Hoje eu vou falar de palavras usadas há muito tempo no nosso cotidiano.

Uma dessas palavras é grileiro, o sujeito que, usando documentos falsos, se apropria de terras às vezes habitadas por índios ou posseiros.

As pessoas que fazem isso descobriram há muito tempo uma maneira de produzir documentos falsos e fazer que eles pareçam antigos. 

Muitas vezes, com a cumplicidade de autoridades, falsificam documentos de compra da terra, ou até escrituras. Para parecer que o documento é antigo, colocam numa gaveta ou numa caixa fechada com grilos. 

As fezes e a urina dos grilos fazem o papel parecer antigo. Fica amarelado, com buraquinhos pequenos e as beiradas desgastadas. 

Outra palavra é laranja. Não a fruta, mas a pessoa que, muitas vezes sem saber, tem em seu nome, com número de documentos e tudo, propriedades que na verdade são de uma outra pessoa. São empresas que não pagam impostos, roubam empregados e clientes e, se essas mutretas forem descobertas, o “laranja” leva a culpa. Geralmente são pessoas simples e ingênuas, sem acesso à justiça.

Não se sabe bem por que são chamadas de laranjas.
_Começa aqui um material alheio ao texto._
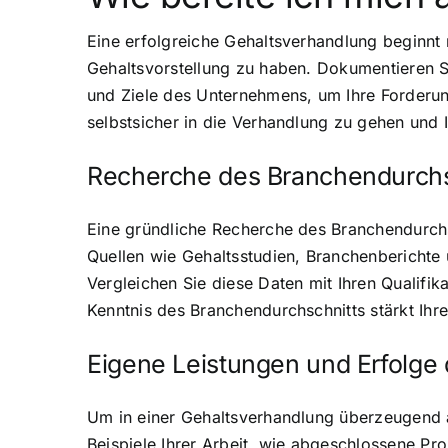
Eine erfolgreiche Gehaltsverhandlung beginnt 
Gehaltsvorstellung zu haben. Dokumentieren Si
und Ziele des Unternehmens, um Ihre Forderun
selbstsicher in die Verhandlung zu gehen und
Recherche des Branchendurchs
Eine gründliche Recherche des Branchendurchsc
Quellen wie Gehaltsstudien, Branchenberichte
Vergleichen Sie diese Daten mit Ihren Qualifik
Kenntnis des Branchendurchschnitts stärkt Ihre
Eigene Leistungen und Erfolge
Um in einer Gehaltsverhandlung überzeugend a
Beispiele Ihrer Arbeit, wie abgeschlossene Pr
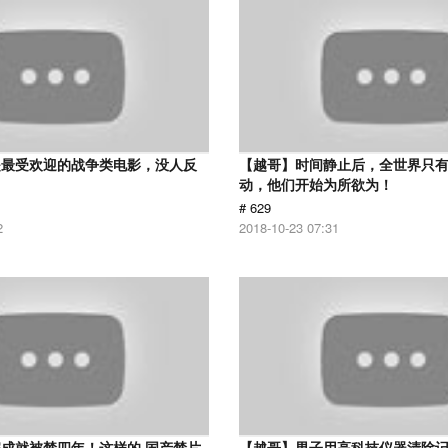
是最受欢迎的战争类电影，没人反
【越哥】时间静止后，全世界只
动，他们开始为所欲为！
# 629
2
2018-10-23 07:31
成就被禁四年！这样的 国产禁片
【越哥】男子用高科技仪器清除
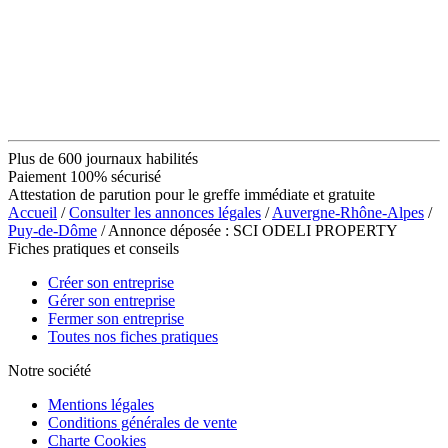
Plus de 600 journaux habilités
Paiement 100% sécurisé
Attestation de parution pour le greffe immédiate et gratuite
Accueil
/
Consulter les annonces légales
/
Auvergne-Rhône-Alpes
/
Puy-de-Dôme
/ Annonce déposée : SCI ODELI PROPERTY
Fiches pratiques et conseils
Créer son entreprise
Gérer son entreprise
Fermer son entreprise
Toutes nos fiches pratiques
Notre société
Mentions légales
Conditions générales de vente
Charte Cookies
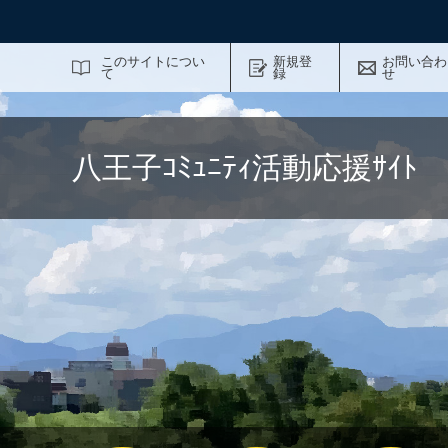
サイト内検索
このサイトについ
新規登
お問い合わ
て
録
せ
八王子ｺﾐｭﾆﾃｨ活動応援ｻｲ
Acredita-se que seja porque os safados usam essas pessoas como se fossem a fruta chamada laranja: tiram tudo dela e depois jogam o bagaço fora. 

Bom… Para terminar, de vez em quando vemos ou participamos de alguma caravana Brasil afora.

Chama-se de caravana um comboio de viajantes, mercadores, peregrinos, torcedores ou qualquer tipo de pessoas que se juntam para percorrer grandes distância, muitas vezes por motivo de segurança. 

O termo caravana, de origem persa segundo alguns, e do árabe segundo outros. Os mercadores e viajantes que cruzavam os desertos da África e do Oriente Médio corriam o risco de serem assaltados por bandidos que existiam por lá. Então, viajavam em grandes grupos para evitar assaltos. E esses grandes grupos eram chamados de caravana.

Nós nos sentimos mais fortes quando nos juntamos nessas caravanas. Aliás, tem um ditado caipira segundo o qual “Cateto sozinho é comida de onça”. Temos que nos unir.

E nas nossas caravanas, vemos às vezes um pessoal que, se não é assaltante, gostaria de ser. Pelo menos assaltantes da justiça.

Ficam furiosos quando defendemos nossos direitos. Para eles, lembro um ditado árabe usado quando a gente faz uma coisa legal, coletiva, e uns canalhas nos xingam: “Os cães ladram, e a caravana passa”.